PROBLEM STATEMENT:
Your result should be every line of the records below that contains the word "pixel".

MATERIAL FOR THE TASK Start Marker

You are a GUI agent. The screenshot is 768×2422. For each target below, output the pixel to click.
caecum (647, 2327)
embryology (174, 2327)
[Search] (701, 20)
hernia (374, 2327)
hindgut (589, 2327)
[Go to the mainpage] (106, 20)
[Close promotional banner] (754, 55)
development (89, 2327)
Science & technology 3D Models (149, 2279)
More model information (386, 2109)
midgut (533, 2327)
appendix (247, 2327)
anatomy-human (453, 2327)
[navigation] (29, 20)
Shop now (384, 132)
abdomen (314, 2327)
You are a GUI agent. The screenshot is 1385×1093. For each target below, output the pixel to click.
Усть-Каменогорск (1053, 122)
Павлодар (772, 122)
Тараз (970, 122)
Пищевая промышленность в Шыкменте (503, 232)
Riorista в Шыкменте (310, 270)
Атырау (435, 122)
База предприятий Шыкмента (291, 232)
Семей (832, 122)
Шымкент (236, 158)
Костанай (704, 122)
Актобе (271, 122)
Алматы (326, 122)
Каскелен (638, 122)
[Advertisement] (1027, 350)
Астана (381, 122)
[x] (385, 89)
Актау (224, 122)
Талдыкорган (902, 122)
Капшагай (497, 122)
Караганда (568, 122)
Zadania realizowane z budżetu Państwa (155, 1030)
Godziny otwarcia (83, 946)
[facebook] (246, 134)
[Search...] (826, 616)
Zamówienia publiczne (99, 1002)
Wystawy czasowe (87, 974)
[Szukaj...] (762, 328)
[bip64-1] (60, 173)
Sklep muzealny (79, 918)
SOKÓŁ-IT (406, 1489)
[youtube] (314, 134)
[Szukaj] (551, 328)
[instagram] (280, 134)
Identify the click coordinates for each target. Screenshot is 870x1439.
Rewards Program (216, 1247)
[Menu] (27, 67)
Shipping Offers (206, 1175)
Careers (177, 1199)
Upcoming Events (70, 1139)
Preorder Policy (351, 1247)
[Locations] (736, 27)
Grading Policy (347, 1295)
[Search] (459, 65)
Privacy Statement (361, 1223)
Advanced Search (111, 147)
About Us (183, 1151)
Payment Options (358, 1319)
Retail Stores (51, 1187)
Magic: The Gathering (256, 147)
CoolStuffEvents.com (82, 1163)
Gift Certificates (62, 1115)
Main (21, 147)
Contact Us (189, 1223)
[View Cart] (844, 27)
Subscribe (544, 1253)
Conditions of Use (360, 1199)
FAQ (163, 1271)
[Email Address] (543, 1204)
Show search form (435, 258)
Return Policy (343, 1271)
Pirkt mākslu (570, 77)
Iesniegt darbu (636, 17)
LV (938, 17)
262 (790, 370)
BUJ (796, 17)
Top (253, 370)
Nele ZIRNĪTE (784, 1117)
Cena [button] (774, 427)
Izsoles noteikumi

MATERIAL FOR THE TASK End Marker

EXERCISE OUTPUT:
You are a GUI agent. The screenshot is 768×2422. For each target below, output the pixel to click.
You are a GUI agent. The screenshot is 1385×1093. For each target below, output the pixel to click.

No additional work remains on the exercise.